Inga Beale has clocked up a few firsts in her career, not least the fact that she is the first female CEO of insurance market Lloyd’s of London.
While one might expect that appointment to be the result of someone with fierce ambition and clear-sighted career goals, Beale is the first to admit that is just not the case.
Speaking to
Insurance Business, Beale admitted she actually turned down the first promotion she was given.
“I said no, I couldn’t do it,” Beale said.
“And then the managers came in and said ‘we’ve assessed you, we know you can do it’, and I’ve never looked back since.
“That is the one thing I learned – if you’ve been approached and assessed by other people who think you’re the right person for it, they’re in a much better place to make that judgement than you are.”
Beale was a skilled rugby player who played the sport well into her 30s, almost to international level.
She even went by the nickname Inga the Winger, the same one given to former All Black Va’aiga Tuigamala.
This was another reason why career goals were not her top priority, she said.
“I never did have any [career goals],” she notes. “I started off the first 10 or so years of my professional life much more interested in sport than having a career, so I’ve never really focused on it.
“I’ve never planned my career - I’ve just been lucky enough to be in the right place at the right time and importantly, had the courage to take an opportunity when it’s come along.
“I’ve had the opportunity to move countries several times, and I’ve taken it, and each time I’ve taken on an opportunity I’ve learned something new, some new experience, and it’s led to the next opportunity coming along.”
Courage was crucial, she said, in making that next step.
“Not being scared to go outside of your comfort zone,” she explains. “Any job that seems the scariest job of all to my mind is almost the right one to take.”
Beale last year became the first woman and the first openly bisexual person to be named number one in the OUTstanding & FT Leading LGBT executive power list.
She has already made huge changes to the historic institution, which, when you consider that women weren’t even admitted to the market’s underwriting room until 1972 seem all the more progressive.
She has been instrumental in the launch of several initiatives at Lloyd’s including Pride@Lloyd’s, an internal LGBT employee resource group, and has supported LGBT insurance employee network LINK.
She also helped start the international Insurance Supper Club for leading female executives.
This is all evidence of her commitment to invest in making Lloyd’s synonymous with modernity, which she says is key to attracting the new talent that the industry needs to remain viable in a rapidly changing world.
“We’re used to hiring the same types of people who have always worked in our sector,” she told
Insurance Business.
“We’re not very good at appealing to a new type of talent. We’re not seen as dynamic, modern or interesting, and that is the way we’re going to remain relevant, whether you’re an intermediary or an insurer, you have to bring in new talent with new ideas.

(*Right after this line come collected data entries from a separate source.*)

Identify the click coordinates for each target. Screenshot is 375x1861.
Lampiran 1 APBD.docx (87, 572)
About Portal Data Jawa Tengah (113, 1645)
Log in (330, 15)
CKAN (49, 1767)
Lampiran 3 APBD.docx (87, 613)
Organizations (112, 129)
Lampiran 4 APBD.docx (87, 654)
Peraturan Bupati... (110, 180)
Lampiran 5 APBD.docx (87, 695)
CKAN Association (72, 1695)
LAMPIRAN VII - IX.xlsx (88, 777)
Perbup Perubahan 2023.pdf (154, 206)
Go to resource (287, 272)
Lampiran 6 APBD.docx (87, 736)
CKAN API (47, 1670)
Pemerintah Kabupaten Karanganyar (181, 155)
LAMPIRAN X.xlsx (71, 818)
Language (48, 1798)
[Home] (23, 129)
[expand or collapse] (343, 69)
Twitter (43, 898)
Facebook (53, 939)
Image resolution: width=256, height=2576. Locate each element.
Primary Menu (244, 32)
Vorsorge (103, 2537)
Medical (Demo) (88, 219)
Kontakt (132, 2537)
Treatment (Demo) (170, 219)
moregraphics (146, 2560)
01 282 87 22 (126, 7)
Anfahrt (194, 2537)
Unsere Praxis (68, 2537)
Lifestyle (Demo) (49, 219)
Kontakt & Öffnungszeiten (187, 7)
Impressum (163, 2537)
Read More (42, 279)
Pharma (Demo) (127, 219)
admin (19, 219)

“[To do this] we have got to invest in making sure we are actually modern, because there is no point in putting out some words pretending that we are if we’re really not.
“That means we’ve got to change our working practices, we’ve got to make our work environment more appealing, we’ve got to understand how millennials work, as they have a whole different expectation about careers, they want much more flexibility, and they want to be entrepreneurial, so you’ve got to kind of build in an entrepreneurial angle, but making sure they stay within our sector.
“And we’ve got to ask them as well. I have a reverse mentor for instance, to keep me up to speed to think about how I need to act to keep Lloyd’s modern.
“The only people who know who are going to keep it modern is the next generation.”